À l’aube du dépôt de son budget, Valérie Plante s’est trouvé un nouvel ennemi utile.

Pourquoi le logement manque-t-il à Montréal ? Surtout parce que Québec le sous-finance, déplore-t-elle.

Le transport collectif ? La réponse est la même. Même si elle avoue qu’elle pourrait faire mieux, le principal responsable se trouve à l’Assemblée nationale, se plaint-elle.

Et le développement économique ? Elle est plus loquace pour critiquer Québec – la hausse des droits de scolarité pour les étudiants universitaires des autres provinces – que pour développer un plan.

On a l’habitude de voir le gouvernement du Québec, peu importe sa couleur, se magasiner une chicane avec le fédéral pour faire oublier ses propres problèmes.

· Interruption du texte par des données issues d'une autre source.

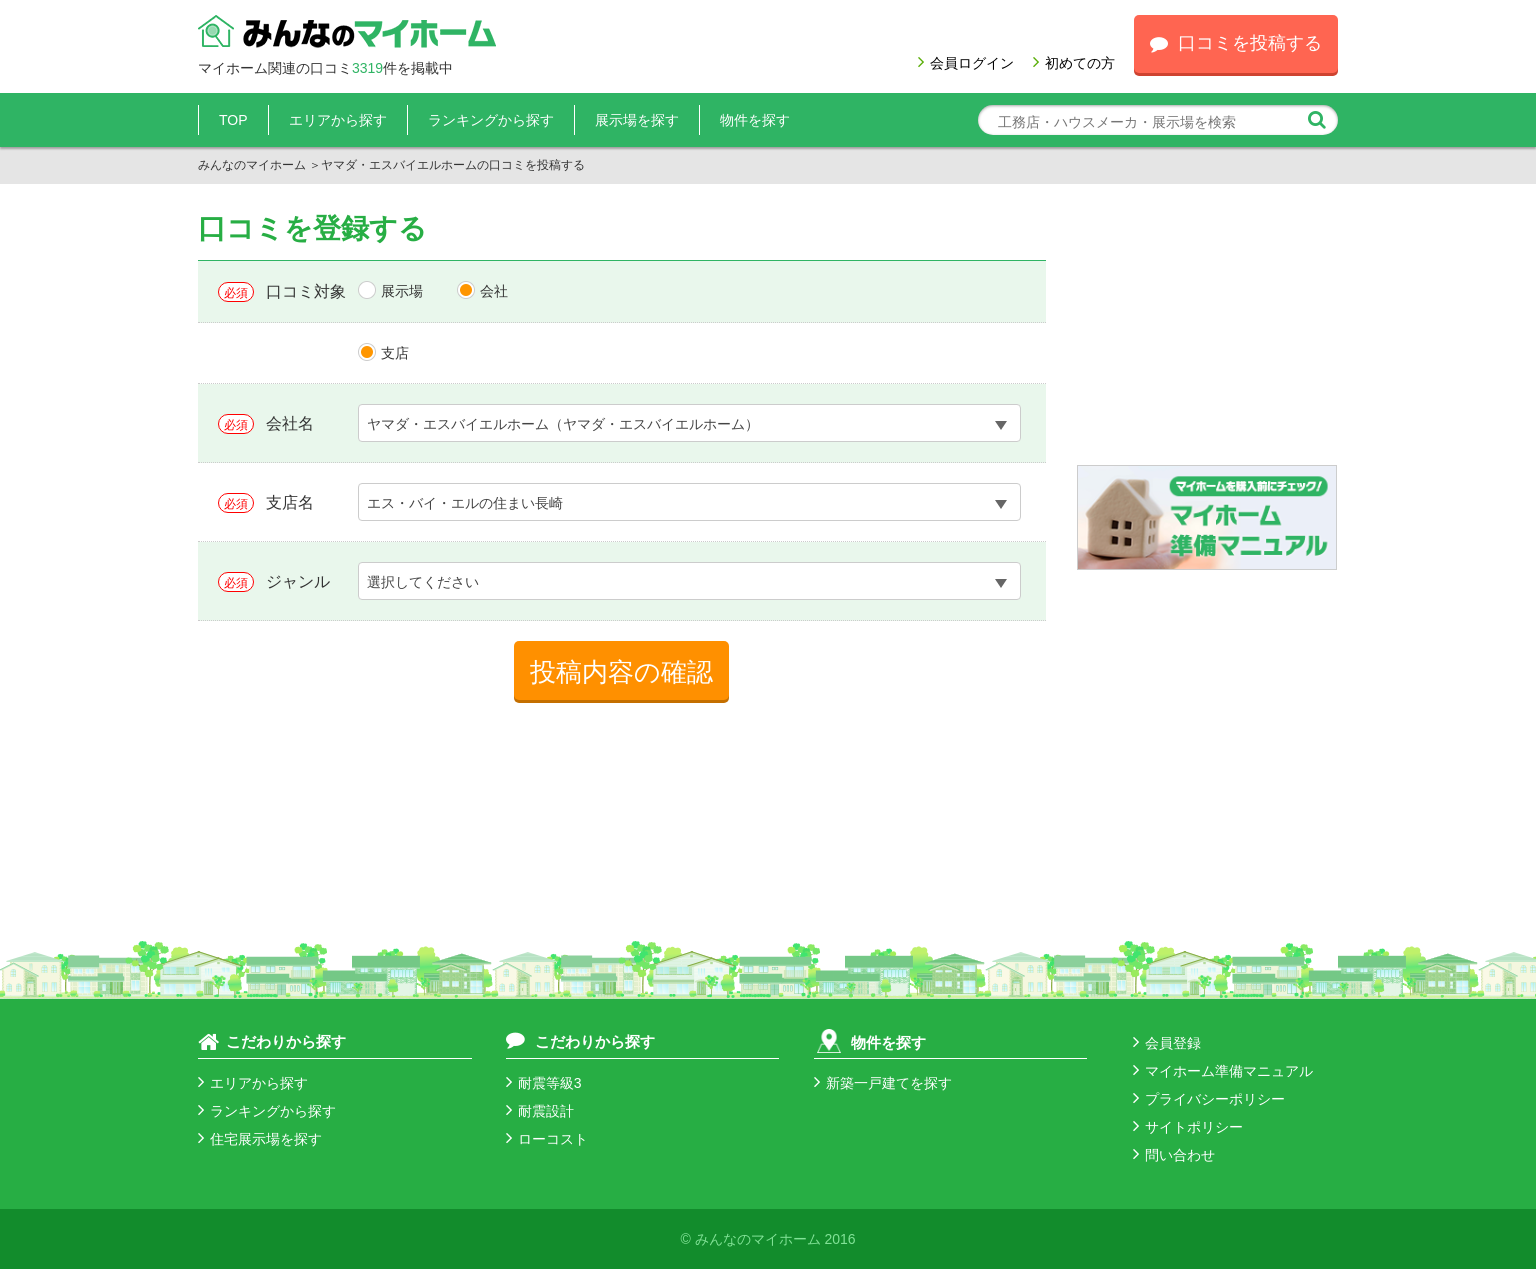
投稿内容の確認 (621, 672)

Cette fois, la mairesse de Montréal reprend la recette.

Cette stratégie est apparue clairement dans une excellente interview éditoriale avec L’actualité1.

« Ça sert bien le gouvernement actuel de dépeindre Montréal comme étant… comme étant… »

Le journaliste Guillaume Bourgault-Côté la talonne, mais elle se défile, satisfaite d’avoir passé son message en laissant le lecteur imaginer le pire…

Montréal est négligé ? Dans la Capitale-Nationale, les gens ont dû avaler leur boisson chaude de travers. Là-bas, des animateurs radio parlent plutôt de la « Coalition avenir Montréal ».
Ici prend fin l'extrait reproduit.